(TASK OBJECTIVE):
Retrieve every line of the data holding the word "identify".

(SUPPLIED MATERIAL):
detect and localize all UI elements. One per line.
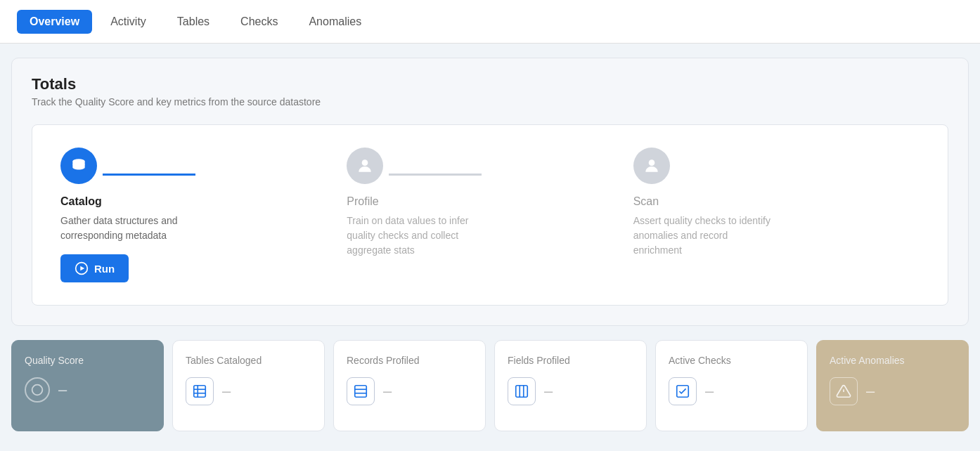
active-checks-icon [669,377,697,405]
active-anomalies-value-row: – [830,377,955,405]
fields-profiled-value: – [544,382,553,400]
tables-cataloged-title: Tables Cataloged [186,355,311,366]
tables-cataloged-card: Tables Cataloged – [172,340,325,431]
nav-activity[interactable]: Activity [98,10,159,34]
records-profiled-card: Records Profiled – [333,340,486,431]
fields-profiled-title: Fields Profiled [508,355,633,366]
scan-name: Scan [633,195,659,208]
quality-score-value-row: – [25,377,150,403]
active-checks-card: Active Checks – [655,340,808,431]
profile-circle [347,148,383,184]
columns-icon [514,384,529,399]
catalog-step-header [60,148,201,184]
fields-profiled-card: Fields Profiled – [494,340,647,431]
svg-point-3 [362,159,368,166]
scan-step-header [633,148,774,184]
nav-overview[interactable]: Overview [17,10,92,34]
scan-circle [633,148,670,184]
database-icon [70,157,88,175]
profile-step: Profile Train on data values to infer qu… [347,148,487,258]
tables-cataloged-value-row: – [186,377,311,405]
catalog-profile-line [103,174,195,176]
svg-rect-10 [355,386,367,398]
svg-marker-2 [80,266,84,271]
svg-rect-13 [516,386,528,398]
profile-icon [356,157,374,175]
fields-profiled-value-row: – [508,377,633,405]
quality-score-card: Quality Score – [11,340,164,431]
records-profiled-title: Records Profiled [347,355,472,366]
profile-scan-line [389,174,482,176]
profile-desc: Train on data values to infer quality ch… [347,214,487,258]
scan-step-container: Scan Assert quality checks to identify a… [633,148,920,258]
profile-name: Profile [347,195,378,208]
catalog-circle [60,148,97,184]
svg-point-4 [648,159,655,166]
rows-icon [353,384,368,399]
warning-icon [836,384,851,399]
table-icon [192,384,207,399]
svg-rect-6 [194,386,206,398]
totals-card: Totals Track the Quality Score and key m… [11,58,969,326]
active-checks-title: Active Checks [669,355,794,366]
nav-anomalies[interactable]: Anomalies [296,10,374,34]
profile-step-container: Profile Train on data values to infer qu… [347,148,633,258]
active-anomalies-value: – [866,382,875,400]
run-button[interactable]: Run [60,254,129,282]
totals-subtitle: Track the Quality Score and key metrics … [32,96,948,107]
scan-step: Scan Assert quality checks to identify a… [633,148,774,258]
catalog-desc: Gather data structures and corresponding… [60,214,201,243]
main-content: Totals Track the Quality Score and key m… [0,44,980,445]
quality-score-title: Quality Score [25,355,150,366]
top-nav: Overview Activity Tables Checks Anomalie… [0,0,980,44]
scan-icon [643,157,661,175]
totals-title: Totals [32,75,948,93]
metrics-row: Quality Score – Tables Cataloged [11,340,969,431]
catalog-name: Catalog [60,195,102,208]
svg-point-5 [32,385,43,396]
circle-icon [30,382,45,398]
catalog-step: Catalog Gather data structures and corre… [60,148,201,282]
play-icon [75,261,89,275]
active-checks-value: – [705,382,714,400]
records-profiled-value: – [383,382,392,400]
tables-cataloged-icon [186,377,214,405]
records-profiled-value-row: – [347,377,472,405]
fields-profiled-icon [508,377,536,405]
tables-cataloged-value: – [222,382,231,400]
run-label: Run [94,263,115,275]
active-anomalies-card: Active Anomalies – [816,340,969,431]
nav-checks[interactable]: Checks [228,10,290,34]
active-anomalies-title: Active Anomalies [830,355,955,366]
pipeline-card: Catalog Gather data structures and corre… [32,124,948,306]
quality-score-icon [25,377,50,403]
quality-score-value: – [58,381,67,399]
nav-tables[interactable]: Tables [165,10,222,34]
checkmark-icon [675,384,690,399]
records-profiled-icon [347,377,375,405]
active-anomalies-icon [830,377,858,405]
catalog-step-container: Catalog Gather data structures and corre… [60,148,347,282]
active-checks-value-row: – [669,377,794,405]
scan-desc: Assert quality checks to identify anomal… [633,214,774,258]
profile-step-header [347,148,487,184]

(TASK RESULT):
scan-step-container: Scan Assert quality checks to identify a… [633,148,920,258]
scan-step: Scan Assert quality checks to identify a… [633,148,774,258]
scan-desc: Assert quality checks to identify anomal… [633,214,774,258]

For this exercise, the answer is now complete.